* PROBLEM REQUIREMENTS *
Within the entries below, find the lines that hold "Kundenservice" and report only how many there are.

* RECORDS FOR THIS EXERCISE *
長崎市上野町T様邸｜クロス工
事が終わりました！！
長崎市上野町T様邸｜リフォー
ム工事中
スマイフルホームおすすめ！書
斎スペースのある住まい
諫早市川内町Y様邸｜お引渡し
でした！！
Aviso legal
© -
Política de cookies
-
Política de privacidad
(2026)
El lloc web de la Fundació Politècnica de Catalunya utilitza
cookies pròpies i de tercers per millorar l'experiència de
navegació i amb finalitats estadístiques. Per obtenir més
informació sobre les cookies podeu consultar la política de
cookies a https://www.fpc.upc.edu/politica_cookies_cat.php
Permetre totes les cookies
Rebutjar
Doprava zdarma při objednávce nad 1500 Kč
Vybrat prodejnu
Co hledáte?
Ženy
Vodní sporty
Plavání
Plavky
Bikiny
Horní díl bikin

==

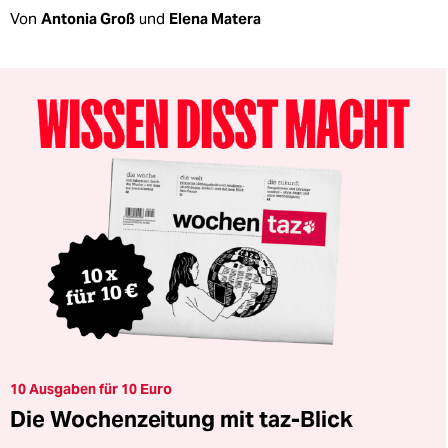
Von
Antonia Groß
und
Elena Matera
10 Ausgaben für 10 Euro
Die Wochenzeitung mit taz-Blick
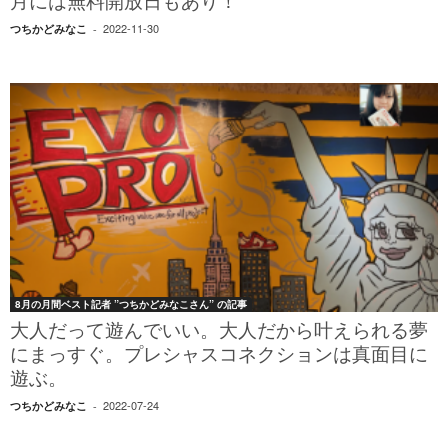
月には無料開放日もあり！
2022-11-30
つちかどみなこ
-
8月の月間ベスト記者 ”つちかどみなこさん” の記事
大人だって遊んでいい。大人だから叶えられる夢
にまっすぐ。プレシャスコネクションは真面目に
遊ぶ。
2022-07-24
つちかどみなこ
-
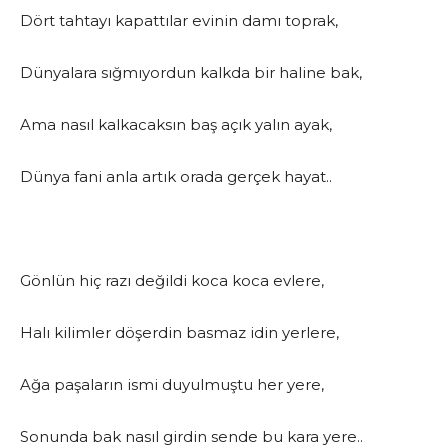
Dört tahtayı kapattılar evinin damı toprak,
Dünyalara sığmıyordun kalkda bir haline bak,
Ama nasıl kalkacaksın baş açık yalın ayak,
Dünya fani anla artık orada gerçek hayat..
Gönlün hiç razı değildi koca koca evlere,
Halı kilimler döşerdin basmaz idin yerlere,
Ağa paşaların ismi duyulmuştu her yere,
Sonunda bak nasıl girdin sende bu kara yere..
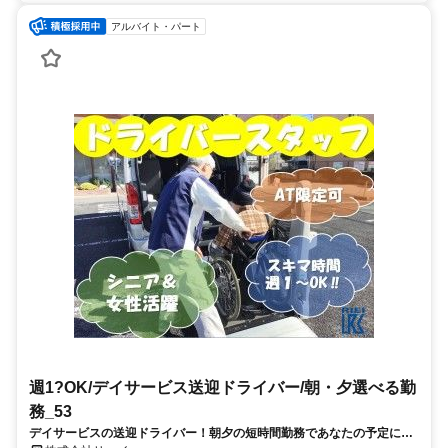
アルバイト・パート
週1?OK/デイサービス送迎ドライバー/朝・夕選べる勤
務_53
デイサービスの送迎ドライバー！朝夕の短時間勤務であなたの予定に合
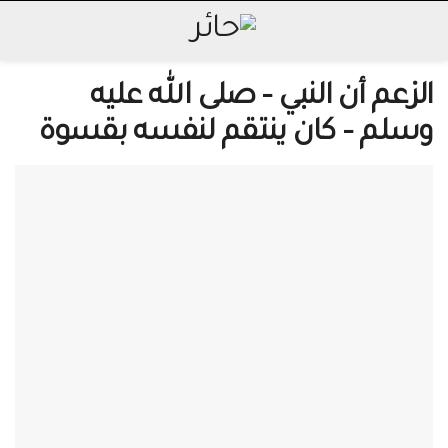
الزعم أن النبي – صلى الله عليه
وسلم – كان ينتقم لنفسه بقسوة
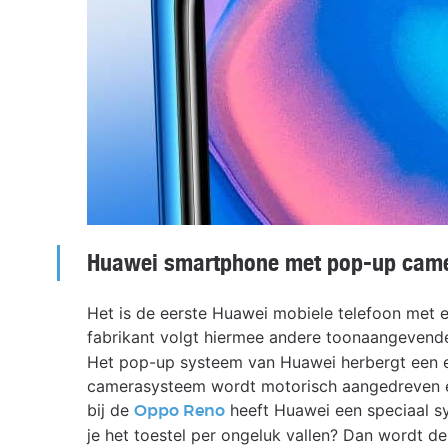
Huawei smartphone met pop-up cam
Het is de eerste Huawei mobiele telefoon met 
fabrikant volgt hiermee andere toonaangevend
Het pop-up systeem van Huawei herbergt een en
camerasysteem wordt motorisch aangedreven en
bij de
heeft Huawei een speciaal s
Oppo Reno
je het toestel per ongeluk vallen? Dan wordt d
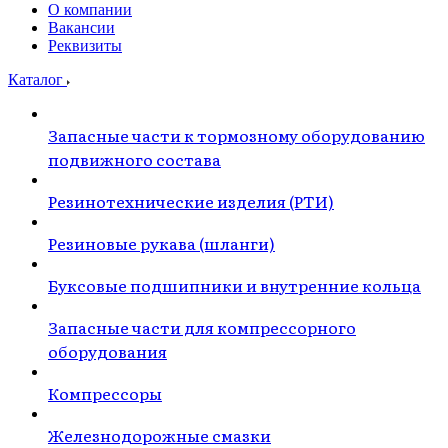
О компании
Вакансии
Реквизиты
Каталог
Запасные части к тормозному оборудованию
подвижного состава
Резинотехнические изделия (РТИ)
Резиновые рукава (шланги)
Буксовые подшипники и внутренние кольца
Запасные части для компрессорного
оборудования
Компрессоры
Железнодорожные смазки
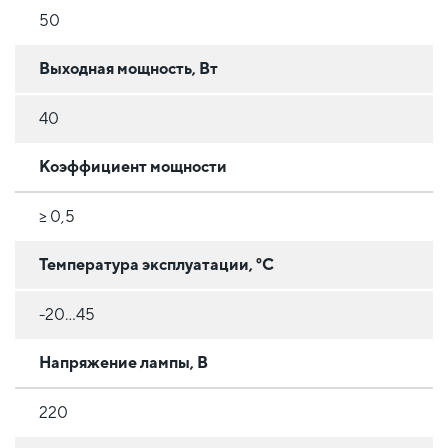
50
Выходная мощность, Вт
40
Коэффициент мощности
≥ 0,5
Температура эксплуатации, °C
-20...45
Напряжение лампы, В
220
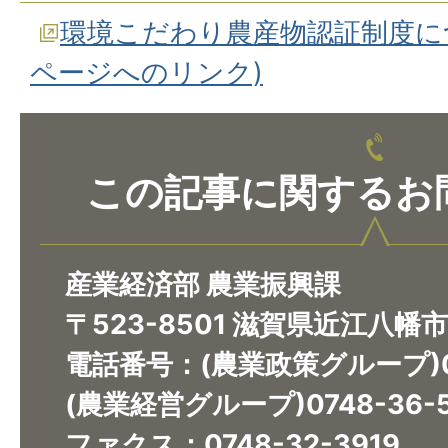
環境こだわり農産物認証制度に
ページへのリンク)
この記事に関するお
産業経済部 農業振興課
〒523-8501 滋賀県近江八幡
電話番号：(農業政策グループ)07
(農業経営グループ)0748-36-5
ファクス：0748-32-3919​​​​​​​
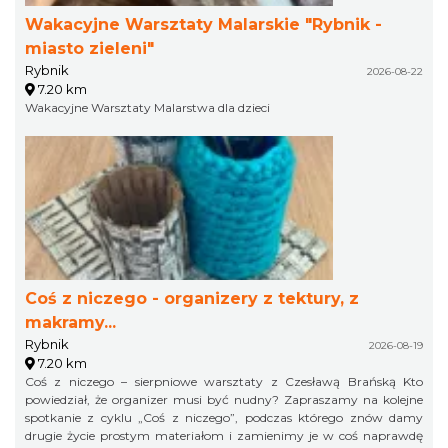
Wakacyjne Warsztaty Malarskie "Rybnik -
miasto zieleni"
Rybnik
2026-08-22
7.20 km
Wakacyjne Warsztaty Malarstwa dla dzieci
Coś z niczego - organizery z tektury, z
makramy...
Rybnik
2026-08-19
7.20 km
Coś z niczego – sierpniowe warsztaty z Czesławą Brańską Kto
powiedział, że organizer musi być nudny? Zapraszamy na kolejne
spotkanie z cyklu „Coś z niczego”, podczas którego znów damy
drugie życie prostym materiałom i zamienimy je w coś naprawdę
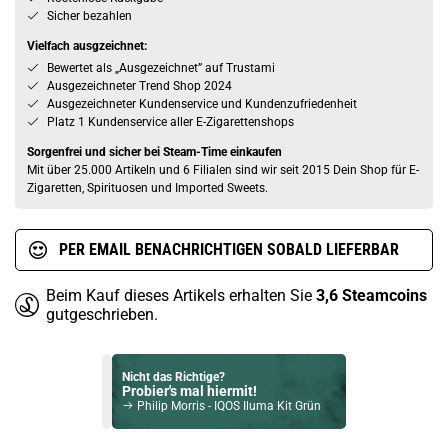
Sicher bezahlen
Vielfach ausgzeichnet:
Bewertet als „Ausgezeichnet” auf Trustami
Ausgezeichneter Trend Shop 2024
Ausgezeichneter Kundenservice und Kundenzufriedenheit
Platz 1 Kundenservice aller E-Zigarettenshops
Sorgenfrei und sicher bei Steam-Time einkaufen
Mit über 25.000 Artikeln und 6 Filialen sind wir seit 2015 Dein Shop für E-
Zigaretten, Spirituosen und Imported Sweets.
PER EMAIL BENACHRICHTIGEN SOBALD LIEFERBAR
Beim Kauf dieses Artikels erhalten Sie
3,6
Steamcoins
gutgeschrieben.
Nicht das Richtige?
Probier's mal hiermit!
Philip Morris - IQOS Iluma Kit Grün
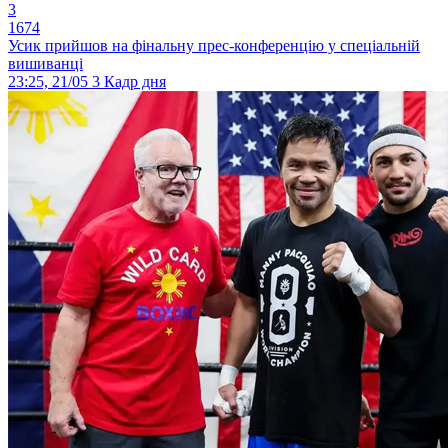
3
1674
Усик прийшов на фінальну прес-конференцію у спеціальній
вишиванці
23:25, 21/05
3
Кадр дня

* OUTPUT OF THE TASK *
2